SECTION 3.02. Liability of Holders and Beneficial Owners for Taxes and
Other Charges. If any tax or governmental charge shall become payable with
respect to any Rule 144A GDR or any Deposited Securities represented by the Rule
144A GDSs evidenced by any Rule 144A GDR, such tax or other governmental charge
shall be payable by the Holder of such Rule 144A GDR to the Depositary and any
Beneficial Owner of such Rule 144A GDR shall be liable to the Holder therefor.
The Depositary may (and at the request of the Company shall) refuse, and the
Company shall be under no obligation, to effect any registration of transfer of
all or part of such Rule 144A GDR or any withdrawal of Deposited Securities
represented by the Rule 144A GDSs evidenced thereby until such payment is made,
and may withhold any dividends or other distributions, or may sell for the
account of the Holder thereof any part or all of the Deposited Securities
represented by the Rule 144A GDSs evidenced by such Rule 144A GDR, and may apply
such dividends or other distributions or the proceeds of any such sale in
payment of such tax or other governmental charge, the Holder and the Beneficial
Owners of such Rule 144A GDR remaining liable for any deficiency.
17
SECTION 3.03. Representations and Warranties on Deposit, Transfer and
Surrender and Withdrawal of Shares or Rule 144A GDRs. Each person depositing
Shares under this Agreement shall be deemed thereby to represent and warrant
that such Shares and each certificate therefor are validly issued, fully paid
and nonassessable and free of any preemptive rights, that the person making such
deposit is duly authorized so to do and that the deposit of shares by such
person does not violate the registration requirements of the Securities Act.

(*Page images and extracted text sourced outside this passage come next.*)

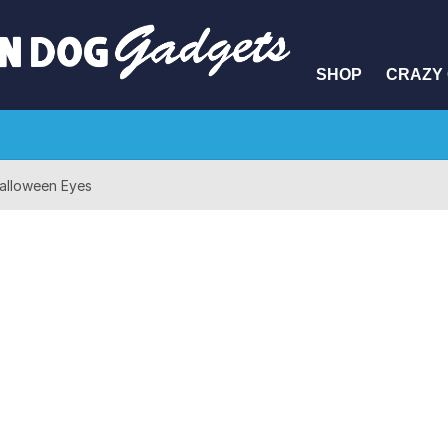
SHOP
CRAZY 
alloween Eyes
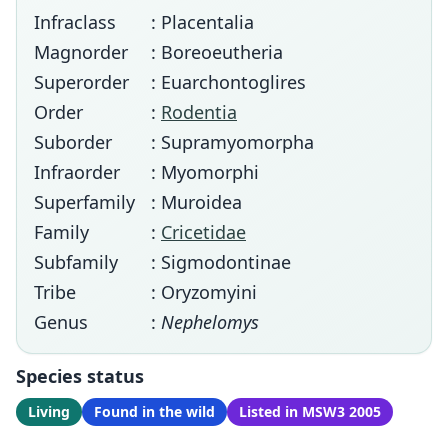
Infraclass
: Placentalia
Magnorder
: Boreoeutheria
Superorder
: Euarchontoglires
Order
:
Rodentia
Suborder
: Supramyomorpha
Infraorder
: Myomorphi
Superfamily
: Muroidea
Family
:
Cricetidae
Subfamily
: Sigmodontinae
Tribe
: Oryzomyini
Genus
:
Nephelomys
Species status
Living
Found in the wild
Listed in MSW3 2005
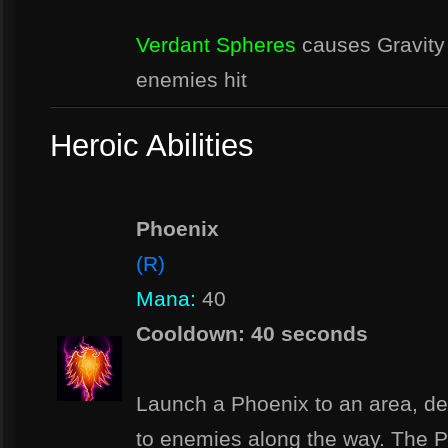
Verdant Spheres
causes Gravity 
enemies hit
Heroic Abilities
Phoenix
(R)
Mana:
40
Cooldown: 40 seconds
Launch a Phoenix to an area, d
to enemies along the way. The P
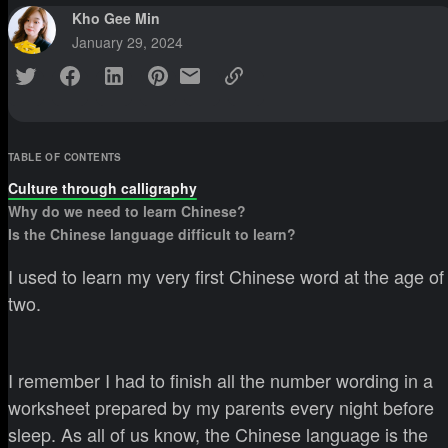
Kho Gee Min
January 29, 2024
TABLE OF CONTENTS
Culture through calligraphy
Why do we need to learn Chinese?
Is the Chinese language difficult to learn?
I used to learn my very first Chinese word at the age of
two.
I remember I had to finish all the number wording in a
worksheet prepared by my parents every night before
sleep. As all of us know, the Chinese language is the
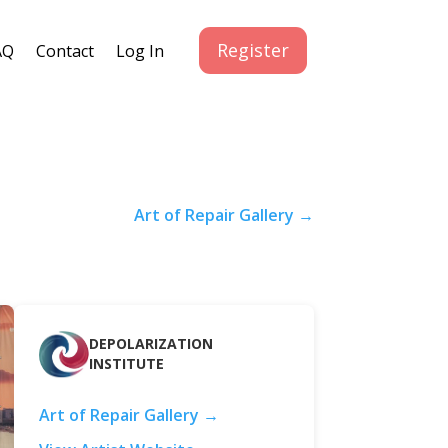
Register
AQ
Contact
Log In
Art of Repair Gallery →
DEPOLARIZATION
INSTITUTE
Art of Repair Gallery →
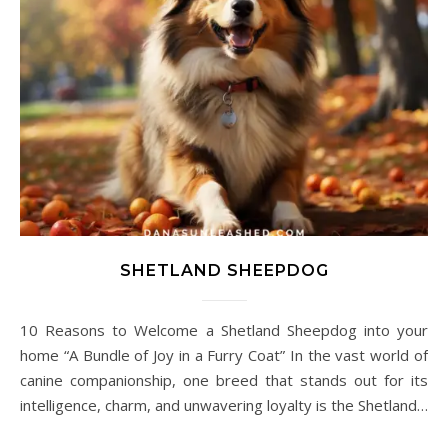
SHETLAND SHEEPDOG
10 Reasons to Welcome a Shetland Sheepdog into your
home “A Bundle of Joy in a Furry Coat” In the vast world of
canine companionship, one breed that stands out for its
intelligence, charm, and unwavering loyalty is the Shetland…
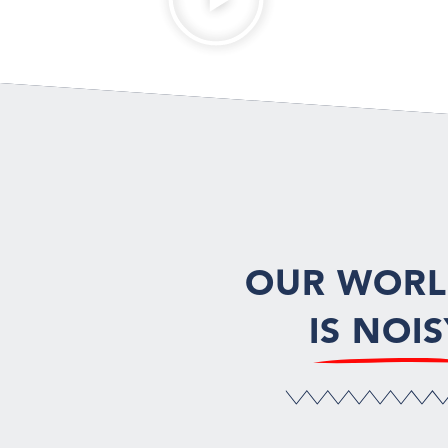
OUR WOR
IS NOIS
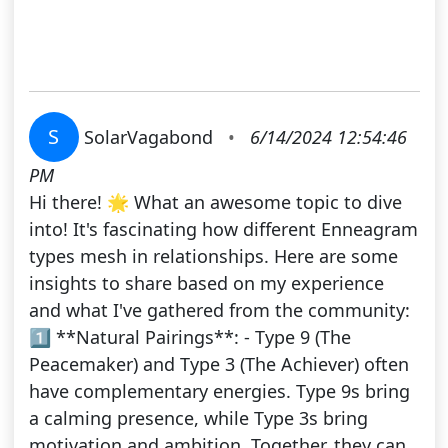
S
SolarVagabond
•
6/14/2024 12:54:46
PM
Hi there! 🌟 What an awesome topic to dive
into! It's fascinating how different Enneagram
types mesh in relationships. Here are some
insights to share based on my experience
and what I've gathered from the community:
1️⃣ **Natural Pairings**: - Type 9 (The
Peacemaker) and Type 3 (The Achiever) often
have complementary energies. Type 9s bring
a calming presence, while Type 3s bring
motivation and ambition. Together, they can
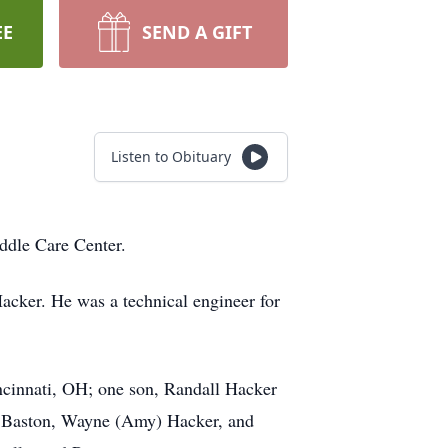
EE
SEND A GIFT
Listen to Obituary
ddle Care Center.
acker. He was a technical engineer for
cinnati, OH; one son, Randall Hacker
n) Baston, Wayne (Amy) Hacker, and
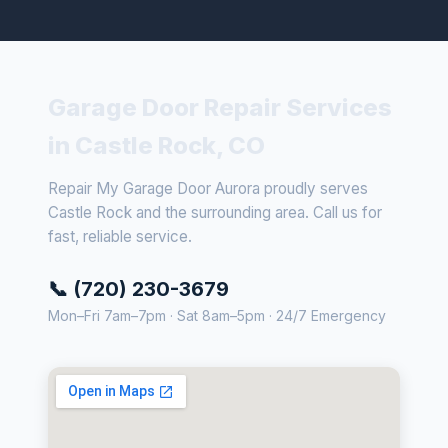
Garage Door Repair Services
in Castle Rock, CO
Repair My Garage Door Aurora proudly serves
Castle Rock and the surrounding area. Call us for
fast, reliable service.
📞 (720) 230-3679
Mon–Fri 7am–7pm · Sat 8am–5pm · 24/7 Emergency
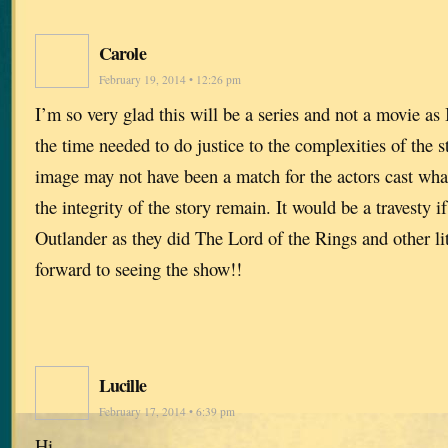
Carole
February 19, 2014 • 12:26 pm
I’m so very glad this will be a series and not a movie as I
the time needed to do justice to the complexities of the
image may not have been a match for the actors cast what 
the integrity of the story remain. It would be a travesty 
Outlander as they did The Lord of the Rings and other l
forward to seeing the show!!
Lucille
February 17, 2014 • 6:39 pm
Hi,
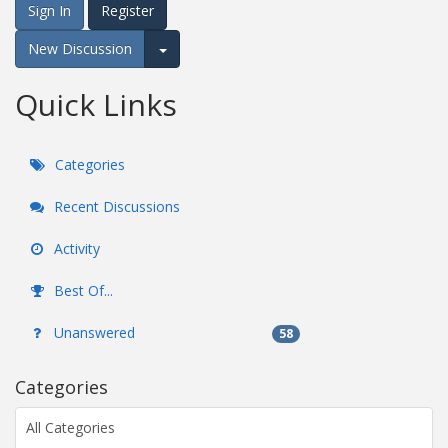
Sign In
Register
New Discussion
Expand for more options.
Quick Links
Categories
Recent Discussions
Activity
Best Of...
Unanswered
58
Categories
All Categories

Such representations and warranties shall survive the deposit of Shares and the
issuance of Rule 144A GDRs or adjustments in the Depositary's records in respect
thereof.
Each person depositing Shares, transferring Rule 144A GDRs or any
beneficial interest therein, or surrendering Rule 144A GDRs or any beneficial
interest therein and withdrawing Shares under this Agreement shall be deemed
thereby to represent and warrant (a) in the case of deposits, to have made the
representation substantially as set forth in Exhibit C-1, (b) in the case of
surrender for the purpose of withdrawal, to have made representations and
warranties substantially as set forth in Exhibit C-2 and (c) in every such case,
to acknowledge that the Shares have not been and will not be registered under
the Securities Act, and may not be offered, sold, pledged or otherwise
transferred except under or in accordance with the restrictions on transfer set
forth in the Securities Act Legend and that any offers, sales, transfers or
other disposition of the Rule 144A GDRs or any beneficial interest therein or in
the Shares or any beneficial interest therein shall comply with the restrictions
set forth in the Securities Act Legend and to represent and warrant that such
deposit, transfer or surrender and withdrawal complies with such restrictions.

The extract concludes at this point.